Le regard, si terne à l’accoutumée, s’illumine soudain. Une surprenante émotion fait vibrer la voix monocorde. Himmler a prononcé le nom du demi-dieu.
Dès lors, il ne tarit plus. Hitler est un génie comme il ne s’en trouve que tous les millénaires, et le plus grand d’entre eux. Un être prédestiné, inspiré. Il sait tout. Il peut tout. Le peuple allemand n’a qu’à lui obéir aveuglément pour arriver au zénith de son histoire.
Au bout d’une semaine, Himmler s’était complètement habitué à penser tout haut devant son docteur.
Le huitième jour du traitement, pendant l’une des pauses où Kersten laissait détendre ses mains contre son ventre, le Reichsführer, dénudé et allongé sur sa couche, dit tranquillement :
— Nous aurons bientôt la guerre…
Les doigts mollement entrelacés de Kersten se nouèrent très fort. Mais il ne bougea pas. Il avait appris, en soignant Himmler, à manipuler non seulement les nerfs de son malade, mais encore certaines de ses réactions psychologiques.

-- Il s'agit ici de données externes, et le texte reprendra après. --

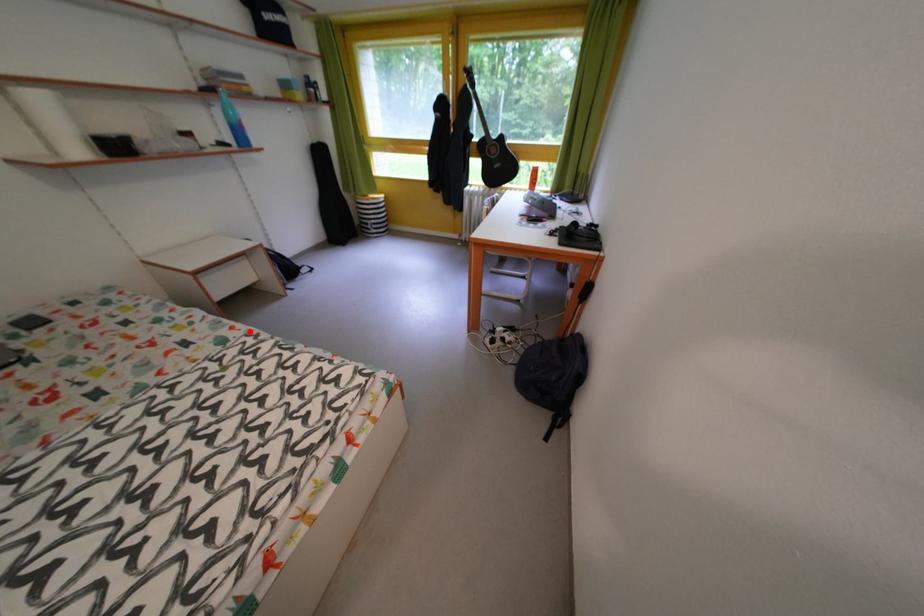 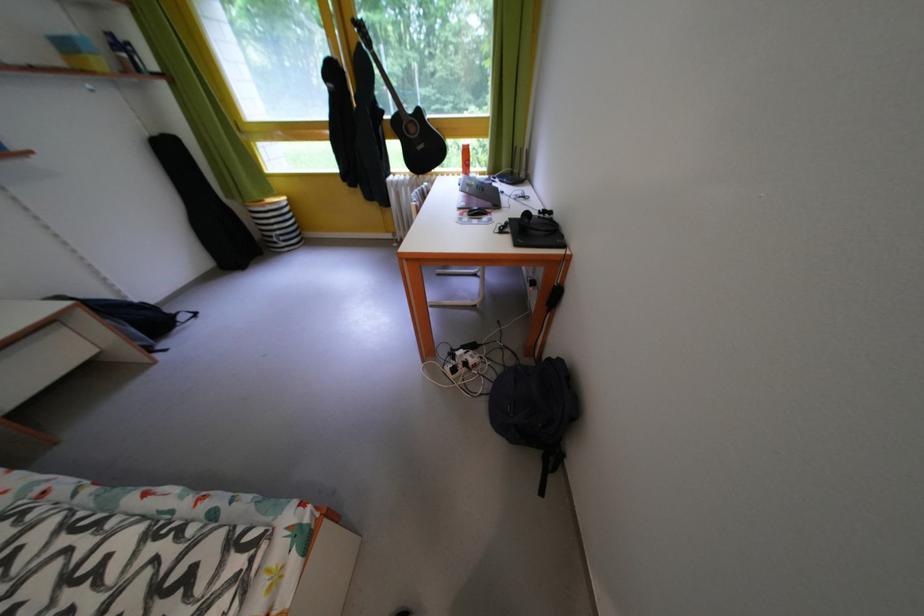 The point at the highlighted location is marked in the first image. Where is the corresponding point in the second image?

(23, 485) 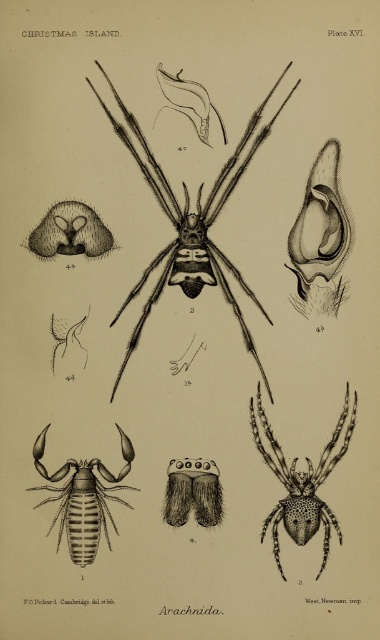 Question: Which object appears farthest from the camera in this image?

Choices:
 (A) brown fuzzy spider at center
 (B) brown striped scorpion at lower left
 (C) black ink spider at center

Answer: (A)

Question: Does brown striped scorpion at lower left come behind brown fuzzy spider at center?

Choices:
 (A) no
 (B) yes

Answer: (A)

Question: Estimate the real-world distances between objects in this image. Which object is closer to the brown striped scorpion at lower left?

Choices:
 (A) black dotted spider at center
 (B) black ink spider at center

Answer: (A)

Question: Does brown striped scorpion at lower left appear under brown fuzzy spider at center?

Choices:
 (A) yes
 (B) no

Answer: (A)

Question: Which is farther from the black dotted spider at center?

Choices:
 (A) brown fuzzy spider at center
 (B) black ink spider at center

Answer: (B)

Question: Is black ink spider at center smaller than brown striped scorpion at lower left?

Choices:
 (A) yes
 (B) no

Answer: (B)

— La guerre ! s’écria-t-il. Allons donc ! Et pourquoi ?
Himmler se redressa un peu sur ses coudes et répondit vivement :
— Quand j’annonce un événement, c’est que j’en suis certain. Il y aura une guerre parce que Hitler le veut ainsi.
La voix de l’homme chétif, à moitié nu, et dépositaire des plus terribles secrets du IIIe Reich, s’éleva d’un ton.
— Le Führer veut la guerre parce qu’il estime qu’elle sera très importante pour le bien du peuple allemand. La guerre fait les hommes plus forts et plus virils.
Himmler s’allongea de nouveau à plat sur le divan pour ajouter avec un peu de condescendance, comme s’il eût voulu rassurer un enfant pris de peur :
— Ce sera, de toute façon, une petite guerre, courte, facile et victorieuse. Les démocraties sont pourries. Elles seront tout de suite à genoux.
Kersten fit un grand effort pour demander d’une manière égale, naturelle :
— Ne pensez-vous pas que c’est jouer avec le feu ?
— Le Führer sait très bien jusqu’où il doit aller, dit Himmler.
Le temps de pause était écoulé. Les mains du docteur se placèrent de nouveau sur le torse grêle. Le traitement suivit son cours.
Quand le temps vint pour Kersten de regagner la Hollande, Himmler ne souffrait plus. Il ne s’était pas senti aussi bien depuis des années. Lui qui était soumis à un régime exténuant et insipide, et qui était assez gourmand, surtout de charcuterie, pouvait maintenant manger à sa guise. Il fit à son médecin miraculeux des adieux pleins d’émotion et de reconnaissance.